During the pandemic, sales at luxury brands skyrocketed. But much like in the U.S. housing market, those sales are now experiencing a dip.
Several luxury brands saw their sales drop in the second quarter of 2023, The Wall Street Journal reported on Friday. Kering, which owns brands such as Gucci and Balenciaga, saw North American sales plummet a whopping 23 percent. Burberry saw a decrease of 8 percent, while Prada was down 6 percent. And even jewelers like Cartier and Van Cleef & Arpels have been dealing with weak demand recently.

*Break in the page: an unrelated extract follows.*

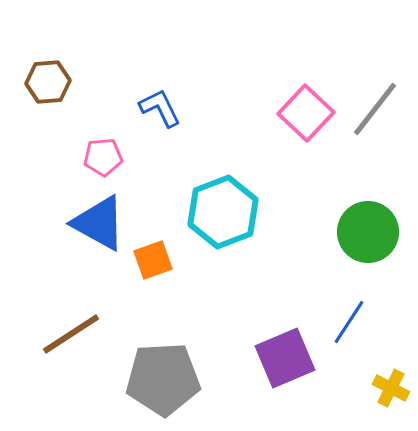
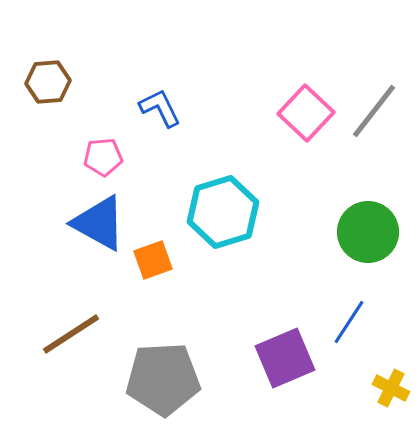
gray line: moved 1 px left, 2 px down
cyan hexagon: rotated 4 degrees clockwise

The downturn is an about-face from what occurred at the height of the pandemic. In 2022, Americans contributed to 33 percent of global luxury sales, up from 22 percent in 2019, according to Bain & Company data cited by the WSJ. The U.S. luxury market in particular almost doubled in three years, adding up to $128 billion in 2022.

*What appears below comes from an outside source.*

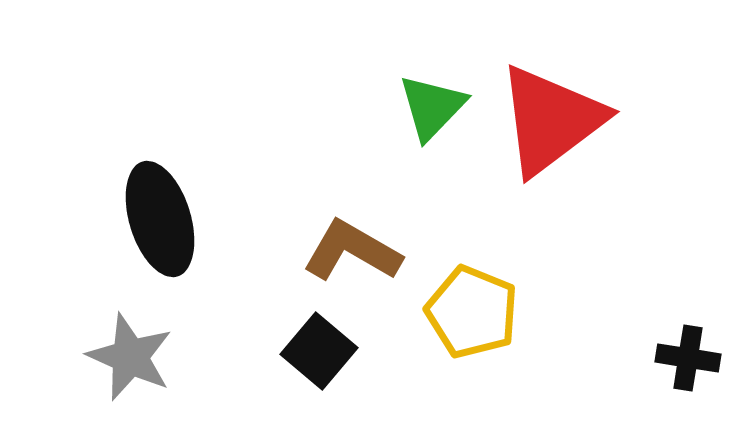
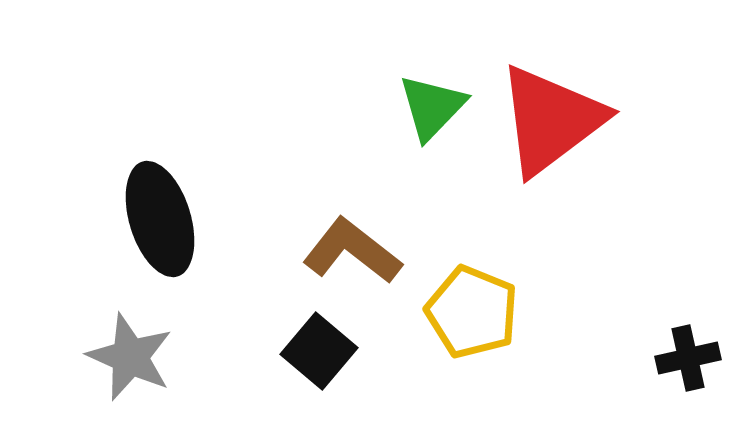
brown L-shape: rotated 8 degrees clockwise
black cross: rotated 22 degrees counterclockwise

Now, though, consumers are changing their shopping habits, and people who had saved up money during the pandemic—which they then spent on luxury goods—may not have as many dollars in the bank, or they may be holding out due to the vicissitudes of the economy. Brands have been experiencing lessening demand for entry-level luxury products such as sneakers, The Wall Street Journal noted, and Americans on a whole love a good deal.
That may be true for shoppers at the lower end of the luxury scale. But what about the wealthiest among us? Four in 10 of the world’s millionaires live in the United States, according to Credit Suisse data cited in the WSJ. Many of those ultra-rich are still buying luxury goods: Hermès, for example, saw sales in the Americas rise 21 percent in the second quarter of the year. And Brunello Cucinelli is also growing in the U.S.
Plus, shoppers across the wealth spectrum continue to spend about one-tenth more on luxury goods than they did in 2019, according to credit-card spending data. So while some brands may have experienced a rocky start to the year, the luxury market isn’t in total free fall—especially where Birkin bags are involved.